Письмо это, прочитанное в присутствии всех офицеров, произвело сильное впечатление, – все предпочитали сражаться в открытом поле, чем в крепости. Володыевский понурил голову.
– Что ты думаешь, Михал? – спросил пан Заглоба.
Он поднял лицо, уже спокойное, и ответил спокойным голосом, как будто ничего не случилось:
– Пойдем в Каменец! О чем мне еще раздумывать?..
И могло казаться, будто ничего другого ему и в голову не приходило. Минуту спустя он зашевелил усиками и прибавил:
– Да, милые товарищи, пойдем в Каменец, но не отдадим его, пока сами не погибнем!
– Пока сами не погибнем! – повторили офицеры. – Двум смертям не бывать, одной не миновать!

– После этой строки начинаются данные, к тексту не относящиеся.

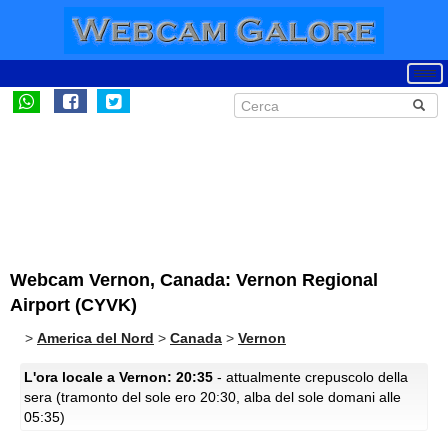
Webcam Vernon, Canada: Vernon Regional
Airport (CYVK)
>
America del Nord
>
Canada
>
Vernon
L'ora locale a Vernon: 20:35
- attualmente crepuscolo della
sera (tramonto del sole ero 20:30, alba del sole domani alle
05:35)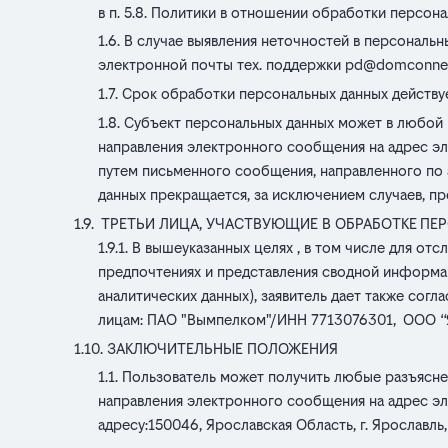
в п. 5.8. Политики в отношении обработки персона
В случае выявления неточностей в персональн
электронной почты тех. поддержки
pd@domconnec
Срок обработки персональных данных действуе
Субъект персональных данных может в любой 
направления электронного сообщения на адрес э
путем письменного сообщения, направленного по адре
данных прекращается, за исключением случаев, п
ТРЕТЬИ ЛИЦА, УЧАСТВУЮЩИЕ В ОБРАБОТКЕ
ПЕ
В вышеуказанных целях , в том числе для от
предпочтениях и представления сводной информац
аналитических данных), заявитель дает также сог
лицам: ПАО "Вымпелком"/ИНН 7713076301, ООО 
ЗАКЛЮЧИТЕЛЬНЫЕ ПОЛОЖЕНИЯ
Пользователь может получить любые разъясне
направления электронного сообщения на адрес э
адресу:150046, Ярославская Область, г. Ярославль, ул.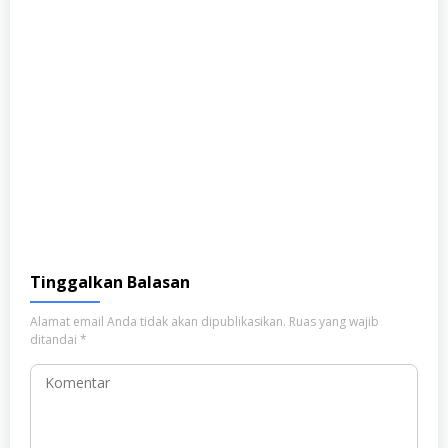
Tinggalkan Balasan
Alamat email Anda tidak akan dipublikasikan.
Ruas yang wajib
ditandai
*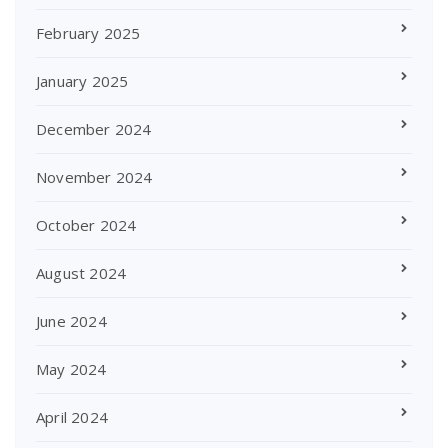
February 2025
January 2025
December 2024
November 2024
October 2024
August 2024
June 2024
May 2024
April 2024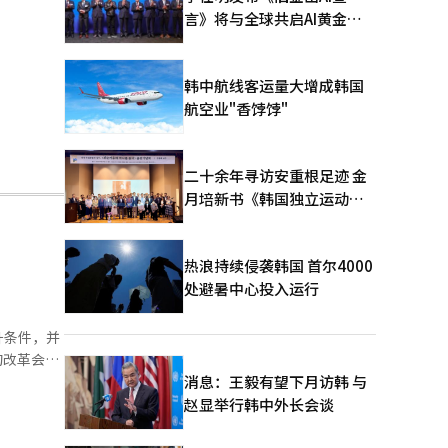
言》将与全球共启AI黄金时
代
韩中航线客运量大增成韩国
航空业"香饽饽"
二十余年寻访安重根足迹 金
月培新书《韩国独立运动圣
地：向旅顺口追问历史》出
版
热浪持续侵袭韩国 首尔4000
处避暑中心投入运行
升条件，并
消息：王毅有望下月访韩 与
和在线商
赵显举行韩中外长会谈
、钻石）。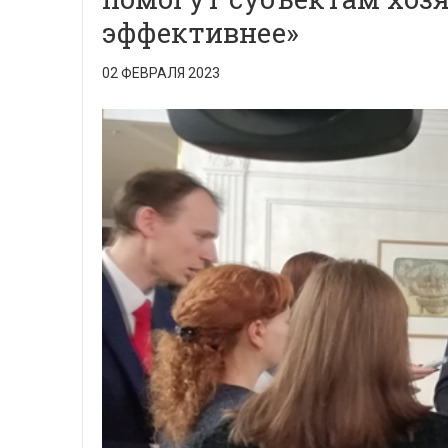
эффективнее»
02 ФЕВРАЛЯ 2023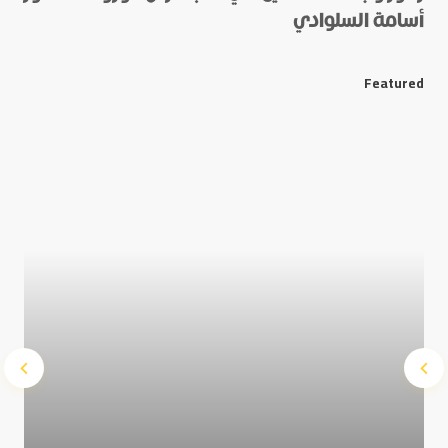
أسامة السلوادي
*
E-mail
Featured
Save my name and e-mail in this browser for the next
time I comment.
Submit Comment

Пан Заглоба некоторое время молчал, обводя глазами всех присутствующих и видя, что они ждут, что он скажет, вдруг засопел и сказал:
– Иду с вами! Черт побери!
IX
Когда земля пообсохла и покрылась травой, двинулся на помощь Дорошу и взбунтовавшимся казакам сам хан с пятьюдесятью тысячами астраханской и крымской орды. И сам хан, и его родственники, и все главные мурзы, и беи были одеты в кафтаны, подаренные падишахом, и шли они на Речь Посполитую не так, как ходили всегда, – за добычею и пленниками, – а шли на священную войну, на погибель Ляхистану и всему христианству.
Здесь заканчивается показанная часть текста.